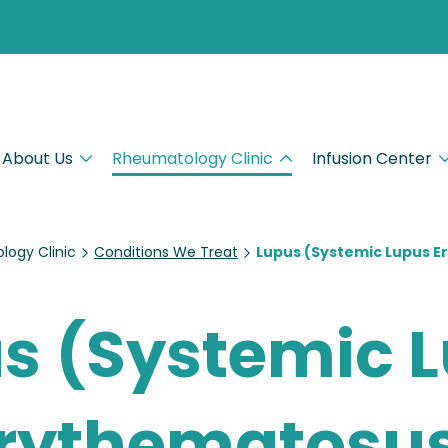
About Us
Rheumatology Clinic
Infusion Center
ogy Clinic
Conditions We Treat
Lupus (Systemic Lupus 
s (Systemic 
rythematosu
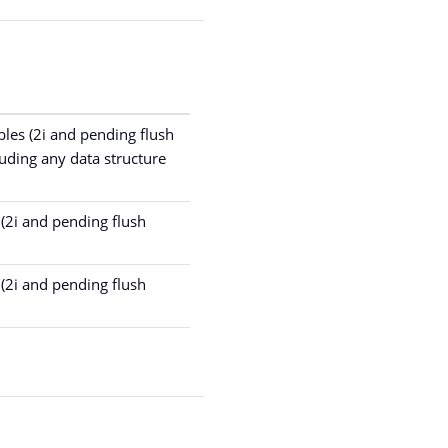
bles (2i and pending flush
uding any data structure
(2i and pending flush
(2i and pending flush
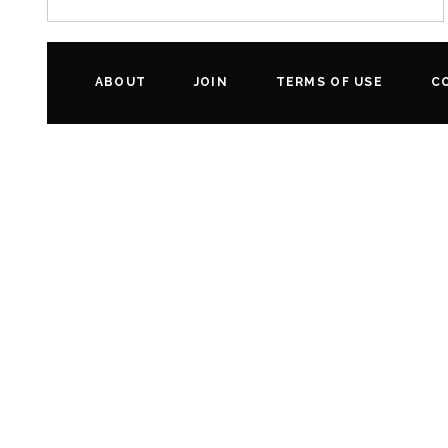
ABOUT
JOIN
TERMS OF USE
C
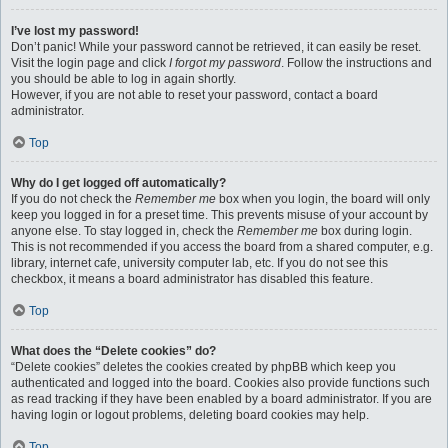
I’ve lost my password!
Don’t panic! While your password cannot be retrieved, it can easily be reset.
Visit the login page and click
I forgot my password
. Follow the instructions and
you should be able to log in again shortly.
However, if you are not able to reset your password, contact a board
administrator.
Top
Why do I get logged off automatically?
If you do not check the
Remember me
box when you login, the board will only
keep you logged in for a preset time. This prevents misuse of your account by
anyone else. To stay logged in, check the
Remember me
box during login.
This is not recommended if you access the board from a shared computer, e.g.
library, internet cafe, university computer lab, etc. If you do not see this
checkbox, it means a board administrator has disabled this feature.
Top
What does the “Delete cookies” do?
“Delete cookies” deletes the cookies created by phpBB which keep you
authenticated and logged into the board. Cookies also provide functions such
as read tracking if they have been enabled by a board administrator. If you are
having login or logout problems, deleting board cookies may help.
Top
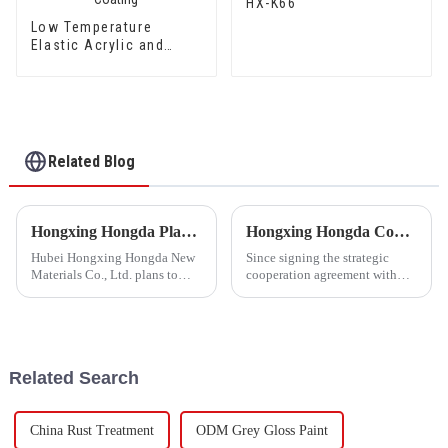
HX-K66
Low Temperature
Elastic Acrylic and
Styrene Waterproof
Emulsion HX-416 for
Thermal Insulation
Mortar and Cement
Waterproof Coating
Related Blog
Hongxing Hongda Plans to Invest 1.6 Billion Yuan to Build a New Emulsion Production Plant with Output Capacity 510000 tons/year
Hongxing Hongda Cooperates with Keshun Waterproof Technology Co. , Ltd to Bring a New Future of the Industry
Hubei Hongxing Hongda New
Since signing the strategic
Materials Co., Ltd. plans to
cooperation agreement with
invest a total of 1.1 billion
Keshun Waterproof
yuan to build a new plant with
Technology Co. , Ltd
annual output of 400,000 tons
(hereinafter referred to as
of water-based emulsion and
&quot;Keshun
60,000 tons of butadie...
Company&quot;), they have
Related Search
been looking forward to visit to
ou
China Rust Treatment
ODM Grey Gloss Paint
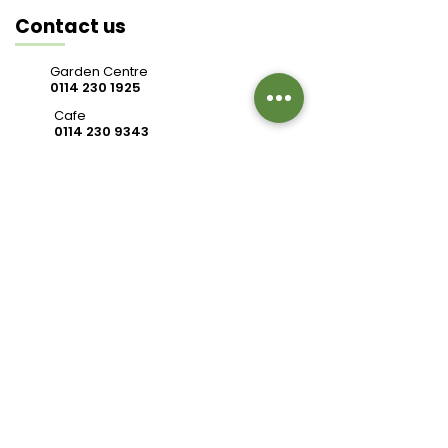
Contact us
Garden Centre
0114 230 1925
Cafe
0114 230 9343
valleysidegc@btinternet.com
Bell Hagg, Manchester Road,
Sheffield S10 5PW
Connect with us
Review us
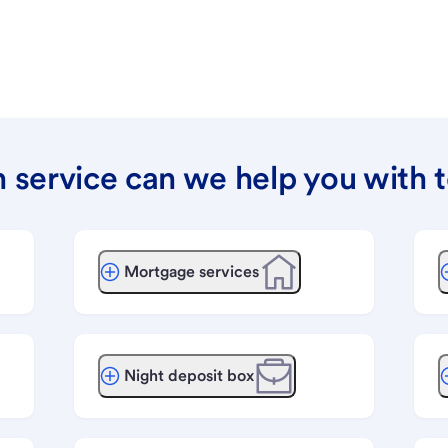
 service can we help you with 
Mortgage services
Night deposit box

■ ■ ■ ■

* What you should do
Your answer must be the full listing, reproduced word for word, without its pictures.

* Response to the task
About Us
Rheumatology Clinic
Infusion Center
ogy Clinic
Conditions We Treat
Lupus (Systemic Lupus 
s (Systemic 
rythematosu
bles (2i and pending flush
uding any data structure
(2i and pending flush
(2i and pending flush
ABOUT
JOIN
TERMS OF USE
C
I’ve lost my password!
Don’t panic! While your password cannot be retrieved, it can easily be reset.
Visit the login page and click
I forgot my password
. Follow the instructions and
you should be able to log in again shortly.
However, if you are not able to reset your password, contact a board
administrator.
Top
Why do I get logged off automatically?
If you do not check the
Remember me
box when you login, the board will only
keep you logged in for a preset time. This prevents misuse of your account by
anyone else. To stay logged in, check the
Remember me
box during login.
This is not recommended if you access the board from a shared computer, e.g.
library, internet cafe, university computer lab, etc. If you do not see this
checkbox, it means a board administrator has disabled this feature.
Top
What does the “Delete cookies” do?
“Delete cookies” deletes the cookies created by phpBB which keep you
authenticated and logged into the board. Cookies also provide functions such
as read tracking if they have been enabled by a board administrator. If you are
having login or logout problems, deleting board cookies may help.
Top
HX-K66
Low Temperature
Elastic Acrylic and
Styrene Waterproof
Emulsion HX-416 for
Thermal Insulation
Mortar and Cement
Waterproof Coating
Related Blog
Hongxing Hongda Plans to Invest 1.6 Billion Yuan to Build a New Emulsion Production Plant with Output Capacity 510000 tons/year
Hongxing Hongda Cooperates with Keshun Waterproof Technology Co. , Ltd to Bring a New Future of the Industry
Hubei Hongxing Hongda New
Since signing the strategic
Materials Co., Ltd. plans to
cooperation agreement with
invest a total of 1.1 billion
Keshun Waterproof
yuan to build a new plant with
Technology Co. , Ltd
annual output of 400,000 tons
(hereinafter referred to as
of water-based emulsion and
&quot;Keshun
60,000 tons of butadie...
Company&quot;), they have
Related Search
been looking forward to visit to
ou
China Rust Treatment
ODM Grey Gloss Paint
Contact us
Garden Centre
0114 230 1925
Cafe
0114 230 9343
valleysidegc@btinternet.com
Bell Hagg, Manchester Road,
Sheffield S10 5PW
Connect with us
Review us
 service can we help you with 
Mortgage services
Night deposit box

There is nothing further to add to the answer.